It was only seven days into my senior year at Baylor, and everything was going wrong. Coming out of a difficult summer, I expected everything in my life was about to turn around – that every dream would come true and every prayer would be answered.
It wasn’t just wishful thinking either. I heard clearly from God that things in my life were about to bloom.
But they didn’t. My classes, my ministry, my Lifegroup, my work, my relationships, my music – nothing was blossoming how I expected it would. I sat down on the floor of my room, feeling like God had cheated me. In my disappointment, I opened my Bible to Psalm 50.
It’s an amazing chapter. The beginning describes how powerful, fearsome and huge our God is. Suddenly, God Himself enters the scene and He gathers together everyone who has remained faithful to Him in the midst of suffering.
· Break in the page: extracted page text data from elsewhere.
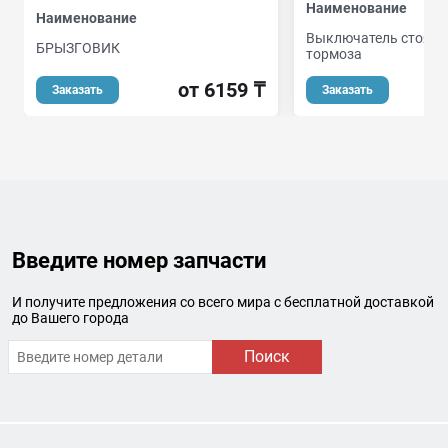
Наименование
Наименование
Выключатель стояно
БРЫЗГОВИК
тормоза
от 6159 ₸
Заказать
Заказать
Введите номер запчасти
И получите предложения со всего мира с бесплатной доставкой
до Вашего города
Поиск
And then, God tells them this:
“I will not accept a bull from your house or goats from your folds. For every beast of the forest is Mine, the cattle on a thousand hills…[Instead], offer to God a sacrifice of thanksgiving, and perform your vows to the Most High, and call upon Me in the day of trouble; I will deliver you, and you shall glorify Me.” (Psalm 50:9-10, 14-15)
In that moment, I realized thankfulness is sometimes a sacrifice. I realized true worship is not just a natural response to good circumstances, but also a prophetic and sacrificial declaration in the midst of bad circumstances.
God didn’t want me to react to my disappointment with unbelief, as if God’s very nature had somehow changed and I was His first victim. He wanted me to worship Him despite the disappointment, trusting in His goodness whether I saw it or not.
I resolved then to declare God’s goodness no matter my circumstance. That night, alone on the floor of my room, I wrote a song straight out of Psalm 50. It’s a song declaring belief in God’s character. It’s a song proclaiming the truth that God is over all, and He will come through for His people. It’s a song asserting God will have the final word in His people’s lives.
Later that night, I sat on my porch swing and played the beginnings of what would eventually become “Our God Comes” for my friend Brandon Seibert. When I told him the song didn’t have a bridge yet, he got an excited look in his eye. “I think I have something. Just keep playing those chords.”
We were both amazed at how quickly the song came together. But we believed God had given it to us as an anthem we could sing in our pain, while believing God is faithful and will come through for us in the end.
It’s crazy to me how a song that began so personally – with me alone on the floor of my room – is now being sung by hundreds of people who each have their own experiences of testing and trial. I didn’t set out to write a song for our movement. But God chose to take the work He did in me on the floor of my room and multiply it out to become an anthem our church can rally around.